«Gestion du patrimoine peu rigoureuse», «fonctionnement interne marqué par des dérives»… La Cour des comptes dénonce la gabegie de l'Institut de France et des cinq Académies. Les sages de la rue Cambon évoquent ainsi une gestion qui «demeure très insatisfaisante», «malgré des progrès limités dans des domaines spécifiques», selon un rapport publié en fin de semaine.
La Cour rappelle que l'Institut et les Académies (française, sciences, beaux-arts, inscriptions et belles-lettres, et sciences morales et politiques) sont depuis une réforme de 2006 «libérés de toute tutelle» et «placés sous le contrôle de la Cour des comptes».
La Cour des Comptes s'étonne notamment que «l'apport de l'État au titre du ministère chargé de l'enseignement supérieur a été multiplié par 6,5 d'une année sur l'autre (2010-2011), sans que les missions dévolues à ladite académie aient été modifiées en quoi que ce soit». Les Sages de la rue Cambon soulignent également «le coût représenté par les indemnités versées par l'État à chaque académicien, qui s'est élevé en 2013 à 2,6 millions d'euros».
La Cour épingle par ailleurs la gestion du patrimoine immobilier «déléguée à quelques rares gestionnaires pour des durées anormalement longues et en l'absence de mise en concurrence et de tout contrôle».
Autre critique, la gestion du personnel et la politique salariale. Elles sont «marquées par une absence quasi totale de règles formalisées, notamment en matière d'attribution de primes et d'indemnités», estime la Cour. «Des logements sont attribués à des conditions particulièrement avantageuses, voire gratuitement, sans aucune justification et parfois sans que les instances dirigeantes aient été consultées», s'indignent ainsi les Sages de la rue Cambon. Ils citent l'exemple de Maurice Genevoix, élu académicien en 1949 puis secrétaire perpétuel de l'Académie française en 1958 avant de démissionner en 1974, qui avait continué à bénéficier gracieusement d'un appartement de 137m2 même après avoir quitté ses fonctions. Plus étonnant encore, à sa mort, son épouse est restée dans ce logement aux mêmes conditions, jusqu'à son décès en 2012, les locaux ont ensuite été reloués pour un loyer mensuel de 3450 euros.
Depuis la publication du rapport, l'institut de France «a pris des des mesures afin d'améliorer l'efficacité de sa gestion»

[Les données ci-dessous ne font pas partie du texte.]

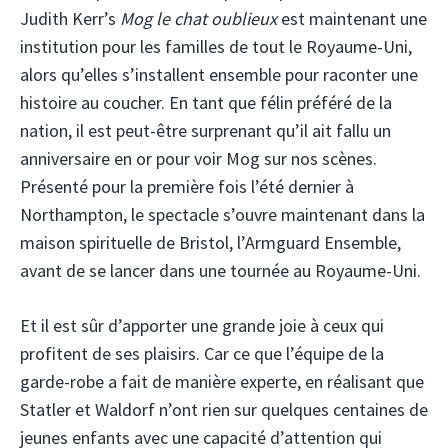
Judith Kerr’s
Mog le chat oublieux
est maintenant une
institution pour les familles de tout le Royaume-Uni,
alors qu’elles s’installent ensemble pour raconter une
histoire au coucher. En tant que félin préféré de la
nation, il est peut-être surprenant qu’il ait fallu un
anniversaire en or pour voir Mog sur nos scènes.
Présenté pour la première fois l’été dernier à
Northampton, le spectacle s’ouvre maintenant dans la
maison spirituelle de Bristol, l’Armguard Ensemble,
avant de se lancer dans une tournée au Royaume-Uni.
Et il est sûr d’apporter une grande joie à ceux qui
profitent de ses plaisirs. Car ce que l’équipe de la
garde-robe a fait de manière experte, en réalisant que
Statler et Waldorf n’ont rien sur quelques centaines de
jeunes enfants avec une capacité d’attention qui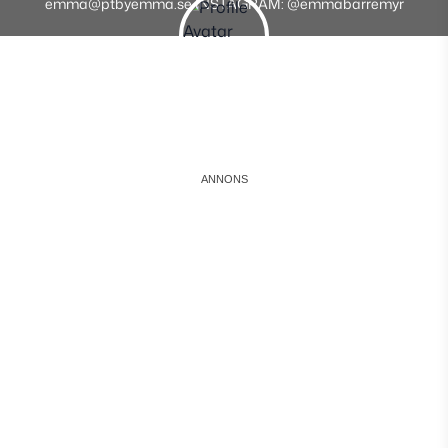
emma@ptbyemma.se INSTAGRAM: @emmabarremyr
Instagram
Facebook
Youtube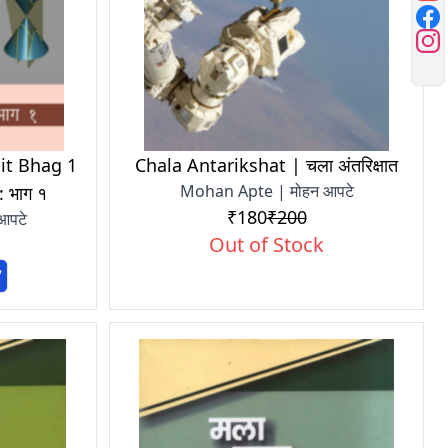
it Bhag 1
Chala Antarikshat | चला अंतरिक्षात
Mohan Apte | मोहन आपटे
: भाग १
₹180
₹200
आपटे
Out of Stock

Une porte-parole de l'institut
Autre situation pour le moins étonnante, l'exemple de Maurice Druon. Le secrétaire perpétuel de l'académie française avait annoncé qu'aucun appartement du parc immobilier de l'académie ne correspondait à ses souhaits, la commission l'avait alors laissé choisir un logement. Celui qui s'était opposé à l'entrée de la première académicienne en 1980, Marguerite Yourcenar, avait ainsi élu domicile, aux frais de l'Académie, dans un appartement de sept pièces dans le 7e arrondissement d'une valeur de 5400 euros par mois. Puis à la mort de ce dernier, l'Académie avait décidé de verser une participation financière de 3000 euros par mois à sa veuve sans justification. La Cour des comptes souligne ainsi que «de nombreux régimes de faveur sont accordés sans base juridique ou sans fondement objectif, notamment en matière de logement».
La Cour des comptes relève en outre que la masse salariale s'est accrue, depuis 2005, de 6 % à 60 % selon l'Académie «alors que l'effectif est resté globalement stable». Elle évoque ainsi la hausse exponentielle des salaires des présidents des fondations Claude-Monet et Marmottan Monet qui sont passées respectivement de 1300 en 2006 à 4000 euros en 2013 et de 1200 en 2007 à 5000 euros en 2013. En plus de ces indemnités, la Cour fait mention de «d'avantages en nature injustifiés».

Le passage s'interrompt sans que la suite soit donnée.